▶ _Raw data_:
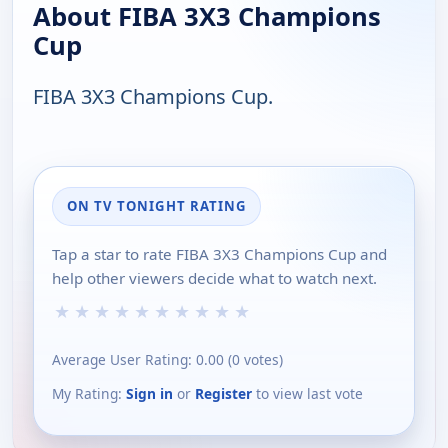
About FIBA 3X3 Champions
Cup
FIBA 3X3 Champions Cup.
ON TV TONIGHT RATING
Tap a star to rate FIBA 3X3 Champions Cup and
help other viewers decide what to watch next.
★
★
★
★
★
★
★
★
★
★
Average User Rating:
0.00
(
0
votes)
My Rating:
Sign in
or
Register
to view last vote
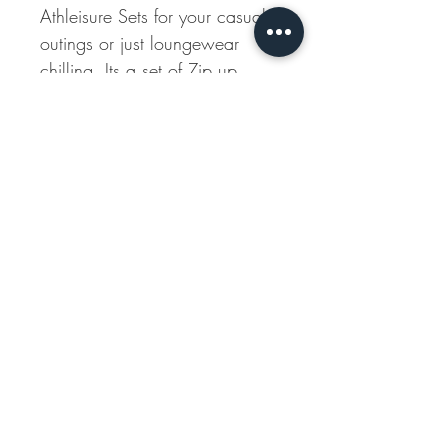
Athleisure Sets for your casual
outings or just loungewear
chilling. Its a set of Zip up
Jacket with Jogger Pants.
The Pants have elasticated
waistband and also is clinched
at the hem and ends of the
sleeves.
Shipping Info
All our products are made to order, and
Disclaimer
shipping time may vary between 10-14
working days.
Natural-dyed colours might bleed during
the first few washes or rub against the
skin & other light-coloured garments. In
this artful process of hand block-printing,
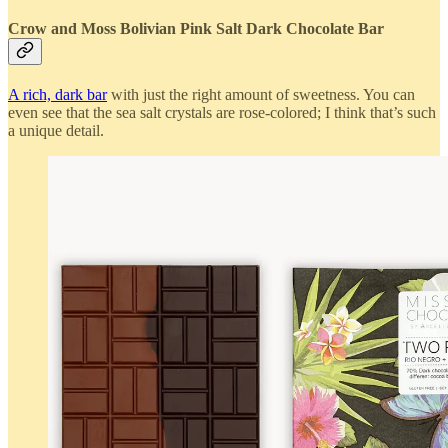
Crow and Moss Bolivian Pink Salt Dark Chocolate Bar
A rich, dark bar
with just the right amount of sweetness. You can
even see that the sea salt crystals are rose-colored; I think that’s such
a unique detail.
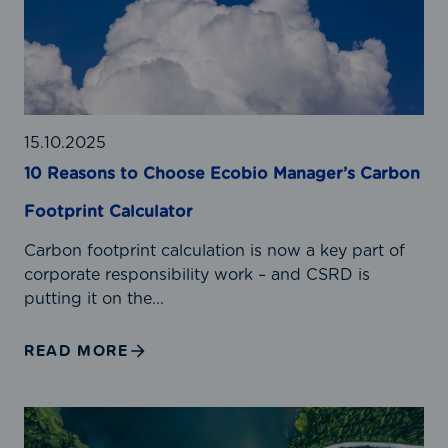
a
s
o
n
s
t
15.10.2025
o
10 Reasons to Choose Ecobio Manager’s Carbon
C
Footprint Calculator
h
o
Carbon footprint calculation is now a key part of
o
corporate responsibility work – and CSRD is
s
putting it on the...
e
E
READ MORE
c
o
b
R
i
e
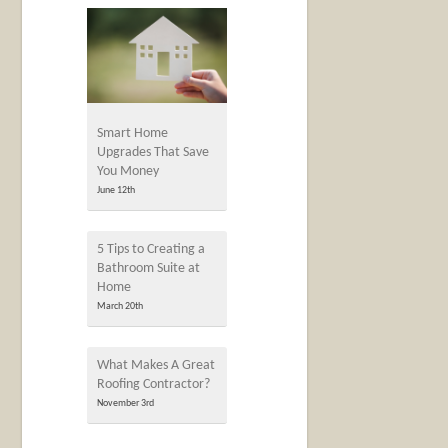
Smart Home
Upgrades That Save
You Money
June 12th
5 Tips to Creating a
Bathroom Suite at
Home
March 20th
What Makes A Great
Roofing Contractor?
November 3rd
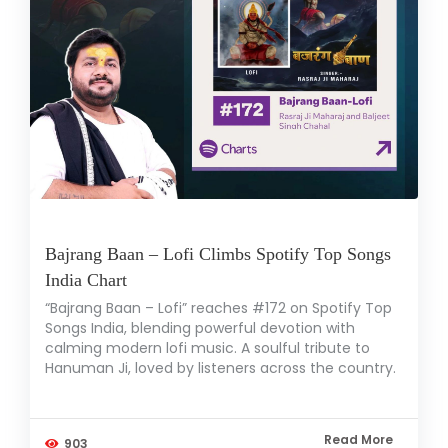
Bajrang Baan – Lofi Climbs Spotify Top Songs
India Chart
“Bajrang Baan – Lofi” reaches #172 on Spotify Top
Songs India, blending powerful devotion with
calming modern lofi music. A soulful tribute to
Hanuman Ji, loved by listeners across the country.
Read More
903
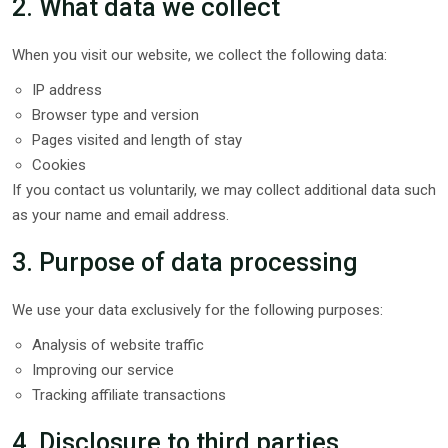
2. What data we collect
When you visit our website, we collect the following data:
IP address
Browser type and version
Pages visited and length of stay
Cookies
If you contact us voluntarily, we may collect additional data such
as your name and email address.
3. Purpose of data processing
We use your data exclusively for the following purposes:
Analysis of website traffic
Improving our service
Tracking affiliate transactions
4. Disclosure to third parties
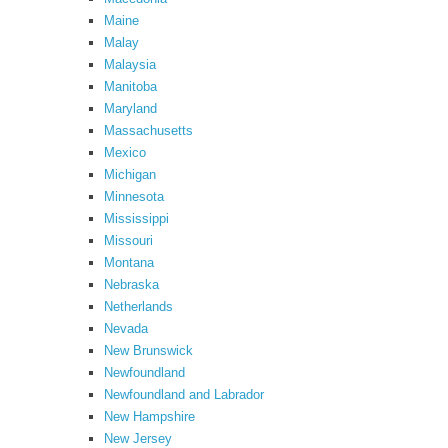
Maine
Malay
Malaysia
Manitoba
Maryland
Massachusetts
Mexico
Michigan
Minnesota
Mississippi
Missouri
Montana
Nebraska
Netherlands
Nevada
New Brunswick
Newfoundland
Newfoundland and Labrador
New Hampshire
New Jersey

▶ _Exercise prompt_:
Whenever the string "India" turns up in a line above, copy that line out.

▶ _Answer_:
India Chart
Songs India, blending powerful devotion with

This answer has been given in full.